She could hardly blame them.
She was not interested in him either.
And her fountain was not large enough for a kelpie.
“Mr. Aster,” she said evenly. She knew Ethan could not see her from the kitchen window. She was not sure where his dragon was. Snapdragon flapped its wings, beak open to show tiny, vicious teeth.
“Control your swan,” Charles said.
Briar smiled. “No.”
He blinked, taken aback. “I saved you, Miss Foxglove.

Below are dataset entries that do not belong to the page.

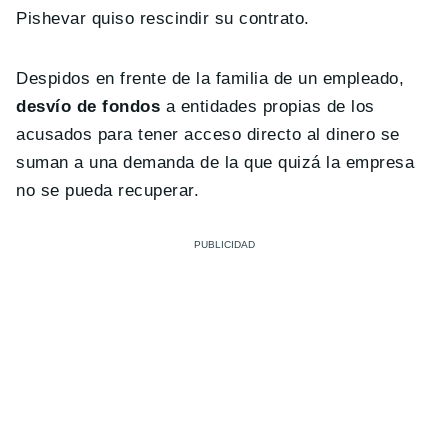
Pishevar quiso rescindir su contrato.
Despidos en frente de la familia de un empleado,
desvío de fondos
a entidades propias de los
acusados para tener acceso directo al dinero se
suman a una demanda de la que quizá la empresa
no se pueda recuperar.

I think I deserve a little courtesy.”
“What do you want, Mr. Aster?” She did not put worms down his shirt or ask a bee to bite his backside. If that was not courtesy, then what was?
“I know where your sister is, Miss Foxglove.”
A cold stone dropped into the pit of her belly and lodged there. She was half surprised her teeth did not chatter when she spoke.
He had not happened by the ship after all.
She had known it was too much to hope for.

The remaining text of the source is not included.